保存処理Preserving method

出土品は長い年月土中に埋蔵されていますから、どんな物でも脆弱化しています。その中でも特に劣化の激しい物に対しては自然科学的な処理を施す必要があります。それが保存処理の役割で、主として木製品、金属製品を対象にしています。

処理前記録

木製品、金属製品ともに処理前の状態を記録します。処理遺物1点に対して1枚の保存処理カードを作成し、処理前の写真を撮影して貼付し、寸法、重さ、劣化状態などを記載します。

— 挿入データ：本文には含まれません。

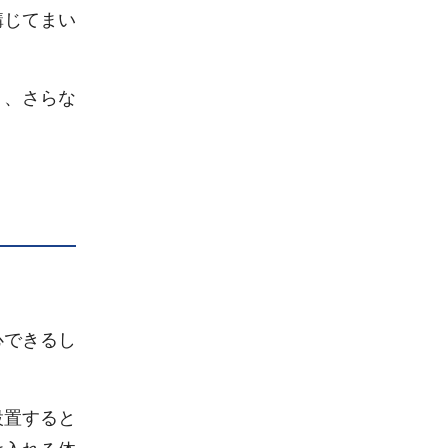
講じてまい
う、さらな
心できるし
設置すると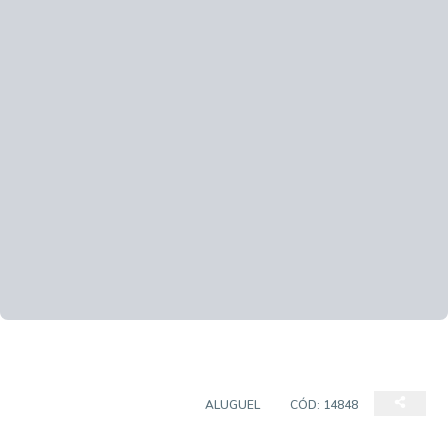
APARTAMENTO PADRÃO
ALUGUEL
CÓD:
14848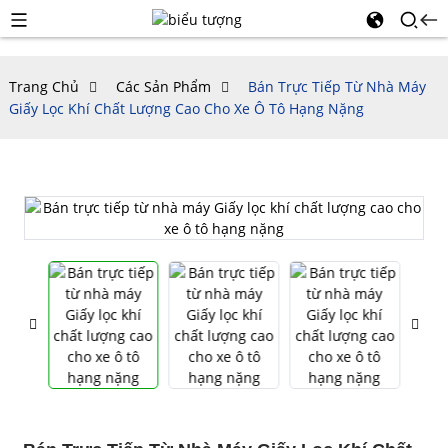
Trang Chủ
Các Sản Phẩm
Bán Trực Tiếp Từ Nhà Máy
Giấy Lọc Khí Chất Lượng Cao Cho Xe Ô Tô Hạng Nặng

木製品はサンプルを採取してプレパラートを作製し樹種を同定します。金属製品は表面がサビ層で覆われており本来の形状が分からなくなっている場合がほとんどですので、X線透過撮影を行ってサビ下の遺物形状を確かめます。

クリーニング

木製品は表面の汚れを水洗し、EDTAという薬品に浸漬して鉱物系の汚れを除去します。金属製品はX線透過写真を参考にしてサビを除去し、本来の形状を復元します。金銅製品の場合、薬品を用いて表層のサビを溶解し、金装を表出させることもあります。

安定化処理

木製品はPEG(ポリエチレングリコール)という合成樹脂を含浸して形状の安定化を行います。低濃度のPEG水溶液から漬けはじめ、少しずつ濃度を上げていって最終的には完全に木材中の水分をPEGと置き換えます。また、樹種および遺物の性質に合わせて真空凍結乾燥法を併用しています。これはいわゆるフリーズドライのことで、遺物を凍結させた上で減圧して水分を昇華(固体→気体)させます。色調も含めて復元することができます。

強化処理

金属製品は防錆処理行い、腐食促進物質である塩化物イオンの抽出作業(脱塩処理)、防錆剤の含浸作業を行います。またアクリル樹脂を減圧含浸して全体の強化を行います。

修復

木製品、金属製品ともに折損した部位を接合します。また、欠失した部位は形状が復元可能と判断される場合、エポキシ樹脂ベースの補塡材で補填し、精密加工機で整形してアクリル絵の具で彩色を行います。

処理後記録

保存処理カードに処理後の写真を撮影して貼付し、実施した保存処理の工程を記載します。保存処理カードは永久保存します。